PRODUCTS WITH PERSONALITY
The average Trader Joe’s stocks 4000 products, where other grocery stores typically house 50,000. The company was doing ‘drops’ before they were cool. Products rotate in and out due to limited space, much to the dismay of brand fans, the most intense of whom enjoy blogging, sharing, and obsessing over new entrants and old favorites.
In contrast with Porsche, Trader Joe’s is a brand that invests in the value of expressive writing. Silly, striking words carry the brand’s personality on everything from store signs to the Fearless Flyer to micro-wording on the products themselves. Words matter! All of these offbeat moves - from quirky products to exemplary service to investments in packaging and copywriting get people talking. These are the unconventional decisions that drive the brand’s formidable fame. The result? Word-of-mouth so fervent this parody video is only just a little exaggerated.
A word of caution
Neglecting advertising to focus on fabulous and quirky sounds great in theory, but Trader Joes’ approach is an anomaly. Interesting low advertising examples exist (Tesla, CostCo, Zara), but they are the exception, not the rule. Though their existence begs the question, what if more brands did reallocate some ad dollars to things like better customer service, more interesting products, and happier employees.
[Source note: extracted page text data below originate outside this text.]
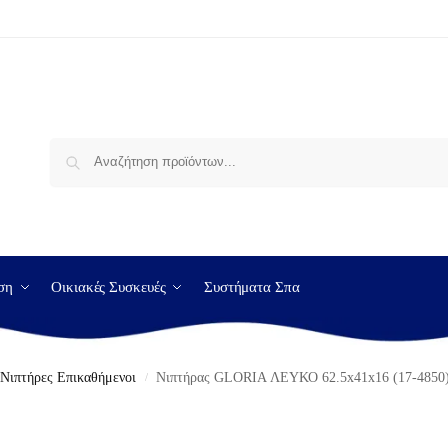
Αναζήτηση
ση
Οικιακές Συσκευές
Συστήματα Σπα
Νιπτήρες Επικαθήμενοι
Νιπτήρας GLORIA ΛΕΥΚΟ 62.5x41x16 (17-4850
/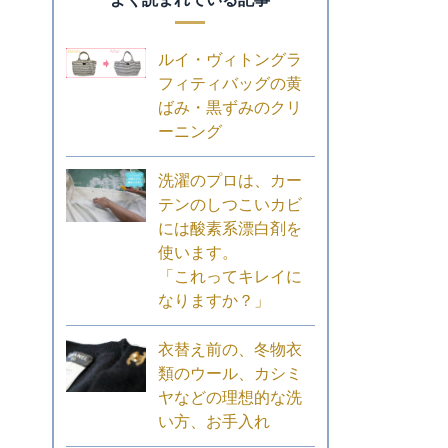
ルイ・ヴィトングラ
フィティバッグの黄
ばみ・黒ずみのクリ
ーニング
洗濯のプロは、カー
テンのしつこいカビ
には酸素系漂白剤を
使います。
「これってキレイに
なりますか？」
衣替え前の、冬物衣
類のウール、カシミ
ヤなどの理想的な洗
い方、お手入れ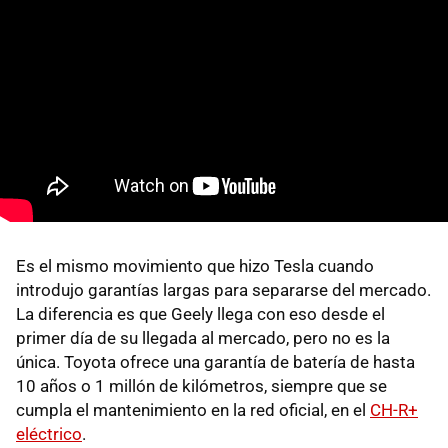
Es el mismo movimiento que hizo Tesla cuando
introdujo garantías largas para separarse del mercado.
La diferencia es que Geely llega con eso desde el
primer día de su llegada al mercado, pero no es la
única. Toyota ofrece una garantía de batería de hasta
10 años o 1 millón de kilómetros, siempre que se
cumpla el mantenimiento en la red oficial, en el
CH-R+
eléctrico
.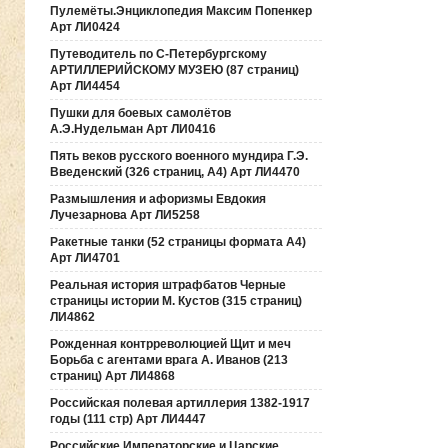
Пулемёты.Энциклопедия Максим Попенкер
Арт ЛИ0424
Путеводитель по С-Петербургскому
АРТИЛЛЕРИЙСКОМУ МУЗЕЮ (87 страниц)
Арт ЛИ4454
Пушки для боевых самолётов
А.Э.Нудельман Арт ЛИ0416
Пять веков русского военного мундира Г.Э.
Введенский (326 страниц, А4) Арт ЛИ4470
Размышления и афоризмы Евдокия
Лучезарнова Арт ЛИ5258
Ракетные танки (52 страницы формата А4)
Арт ЛИ4701
Реальная история штрафбатов Черные
страницы истории М. Кустов (315 страниц)
ЛИ4862
Рожденная контрреволюцией Щит и меч
Борьба с агентами врага А. Иванов (213
страниц) Арт ЛИ4868
Российская полевая артиллерия 1382-1917
годы (111 стр) Арт ЛИ4447
Российские Императорские и Царские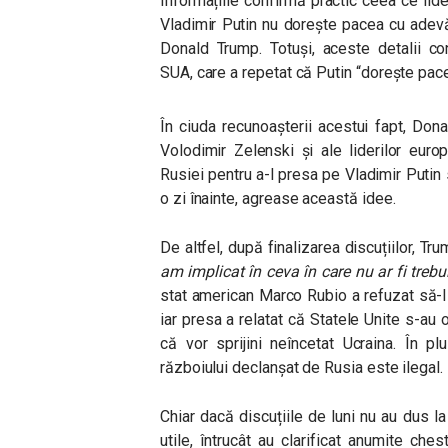
Informațiile confirmă practic ceea ce lide
Vladimir Putin nu dorește pacea cu adevă
Donald Trump. Totuși, aceste detalii con
SUA, care a repetat că Putin “dorește pac
În ciuda recunoașterii acestui fapt, Don
Volodimir Zelenski și ale liderilor eur
Rusiei pentru a-l presa pe Vladimir Putin 
o zi înainte, agrease această idee.
De altfel, după finalizarea discuțiilor, Tr
am implicat în ceva în care nu ar fi trebui
stat american Marco Rubio a refuzat să-l
iar presa a relatat că Statele Unite s-au 
că vor sprijini neîncetat Ucraina. În pl
războiului declanșat de Rusia este ilegal.
Chiar dacă discuțiile de luni nu au dus la
utile, întrucât au clarificat anumite che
A Trader Joe’s or Tesla-like approach is only possible where brands have strong positioning, a differentiated brand, and a creative approach to how they’ll do the work of advertising, without paying for advertising. The fame’s not gonna make itself. As Bob Hoffman, the Ad Contrarian points out, advertising is still the most surefire way to achieve widespread fame.
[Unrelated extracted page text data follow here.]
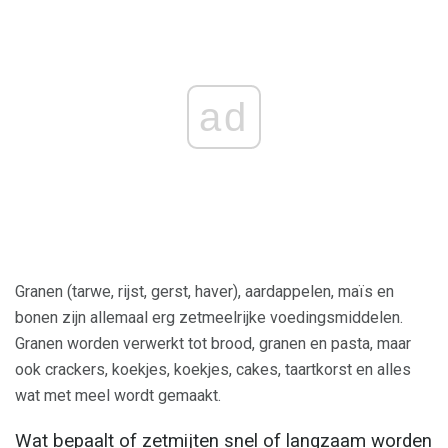
ad
Granen (tarwe, rijst, gerst, haver), aardappelen, maïs en
bonen zijn allemaal erg zetmeelrijke voedingsmiddelen.
Granen worden verwerkt tot brood, granen en pasta, maar
ook crackers, koekjes, koekjes, cakes, taartkorst en alles
wat met meel wordt gemaakt.
Wat bepaalt of zetmijten snel of langzaam worden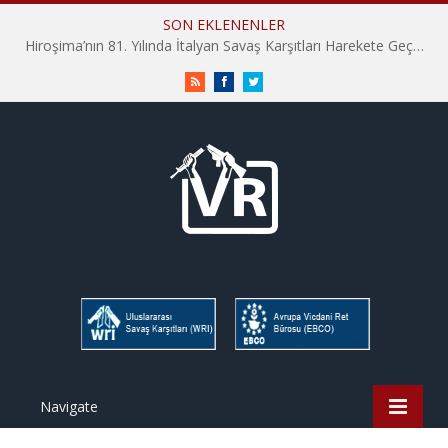
SON EKLENENLER
Hiroşima’nın 81. Yılında İtalyan Savaş Karşıtları Harekete Geçti: “Hatırlamak yeterli değil”
RSS
Facebook
Twitter
Navigate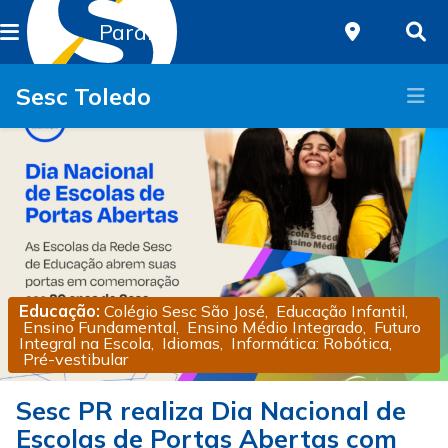
Paraná
Sesc Toledo
Educação:
Colégio Sesc São José
,
Educação Infantil
,
Ensino Fundamental
,
Ensino Médio Integrado
,
Futuro
Integral na Escola
,
Idiomas
,
Informática: Robótica
,
Pré-vestibular
Sesc PR realiza Dia Nacional de
Escolas de Portas Abertas com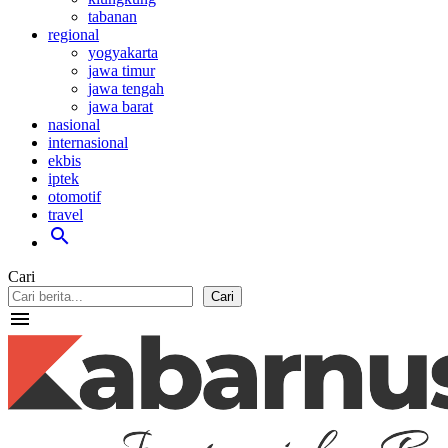
tabanan
regional
yogyakarta
jawa timur
jawa tengah
jawa barat
nasional
internasional
ekbis
iptek
otomotif
travel
search
Cari
Cari
menu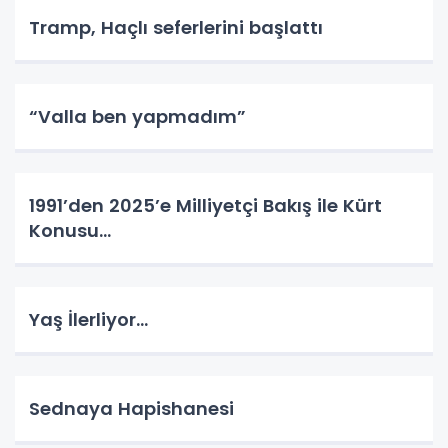
Tramp, Haçlı seferlerini başlattı
“Valla ben yapmadım”
1991’den 2025’e Milliyetçi Bakış ile Kürt
Konusu…
Yaş İlerliyor…
Sednaya Hapishanesi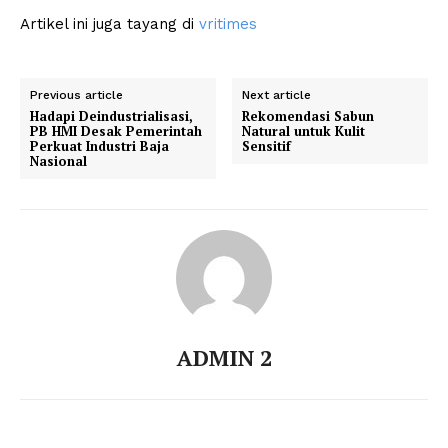
Artikel ini juga tayang di
vritimes
Previous article
Next article
Hadapi Deindustrialisasi,
Rekomendasi Sabun
PB HMI Desak Pemerintah
Natural untuk Kulit
Perkuat Industri Baja
Sensitif
Nasional
ADMIN 2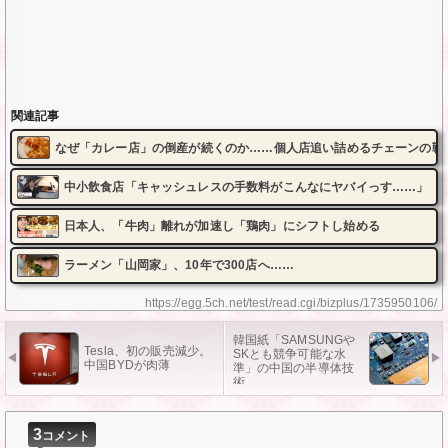
関連記事
なぜ「カレー店」の倒産が続くのか……個人店追い詰めるチェーンの戦
中小飲食店「キャッシュレスの手数料がこんなにヤバイっす……」
日本人、「牛肉」離れが加速し「鶏肉」にシフトし始める
ラーメン「山岡家」、10年で300店へ……
https://egg.5ch.net/test/read.cgi/bizplus/1735950106/
韓国紙「SAMSUNGや
Tesla、初の販売減少。
SKとも競争可能な水
中国BYDが肉薄
準」の中国の半導体技
術
3
コメント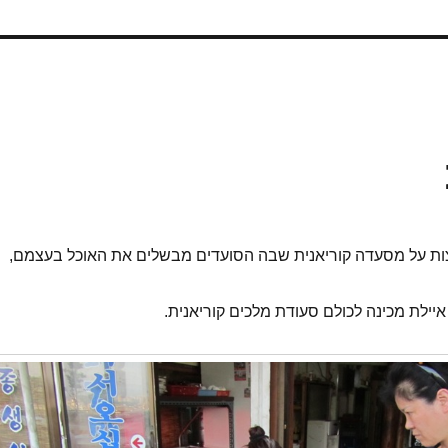
ות על מסעדה קוריאנית שבה הסועדים מבשלים את האוכל בעצמם,
ילת מכינה לכולם סעודת מלכים קוריאנית.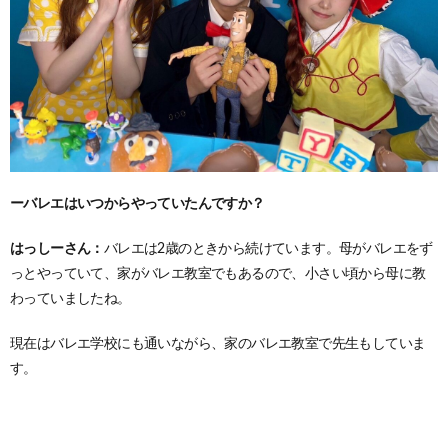
ーバレエはいつからやっていたんですか？
はっしーさん：
バレエは2歳のときから続けています。母がバレエをず
っとやっていて、家がバレエ教室でもあるので、小さい頃から母に教
わっていましたね。
現在はバレエ学校にも通いながら、家のバレエ教室で先生もしていま
す。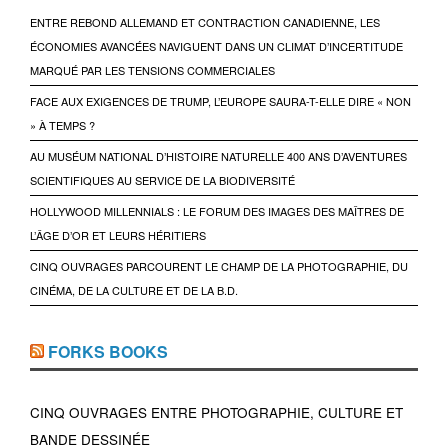
ENTRE REBOND ALLEMAND ET CONTRACTION CANADIENNE, LES
ÉCONOMIES AVANCÉES NAVIGUENT DANS UN CLIMAT D’INCERTITUDE
MARQUÉ PAR LES TENSIONS COMMERCIALES
FACE AUX EXIGENCES DE TRUMP, L’EUROPE SAURA-T-ELLE DIRE « NON
» À TEMPS ?
AU MUSÉUM NATIONAL D’HISTOIRE NATURELLE 400 ANS D’AVENTURES
SCIENTIFIQUES AU SERVICE DE LA BIODIVERSITÉ
HOLLYWOOD MILLENNIALS : LE FORUM DES IMAGES DES MAÎTRES DE
L’ÂGE D’OR ET LEURS HÉRITIERS
CINQ OUVRAGES PARCOURENT LE CHAMP DE LA PHOTOGRAPHIE, DU
CINÉMA, DE LA CULTURE ET DE LA B.D.
FORKS BOOKS
CINQ OUVRAGES ENTRE PHOTOGRAPHIE, CULTURE ET
BANDE DESSINÉE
WHICH WAY TO BRAND SUCCESS? Choose your own adventure...
There are many roads to brand success. Marketers are an argumentative bunch, so there’s no shortage of discussions around which road is best. #1 - Brand purpose disciples sit on one side - brand purposers start with why and often believe a brand should aim higher than profit. This month, revered researcher Peter Field released a report arguing there’s a strong case for purpose-driven campaigns. Lord Ritson, Sharp, and Farquad, long-term critics of brand purpose (ok, not Farquad) hit back at the methodology. Many argue brand purpose is hogwash. No more than Sunday confession, a moral purification ceremony for marketers who believe selling is a sin. #2 - Then there’s the brand lovers - those who argue brands must create an overwhelmingly positive emotional response from customers. This doesn’t necessarily need to be connected to a higher purpose. #3 Finally, Byron Sharpists argue it’s all about mental and physical availability - ‘What’s love got to do with it?’ not much. Actually, most purchases are emotionless, transactional, and relatively automatic, they contend. Success flows to brands who are in the mind and available at the point of purchase.
Some argue brand love is about chasing loyalty, we’d argue true loyalty is like a unicorn. Gorgeous in theory but tough to find. Our take, true love is an elite outcome reserved for the most disciplined of brands. Most will never get there. It’s a worthy goal for some, but not a prerequisite for success. Those who arrive at brand nirvana enjoy a special type of insurance. They’re more resistant to blunders. They weather recessions. They come to mind first. Case in point - YouGov research revealed negative press has little effect on Trader Joe’s brand. Which resonates most strongly for you?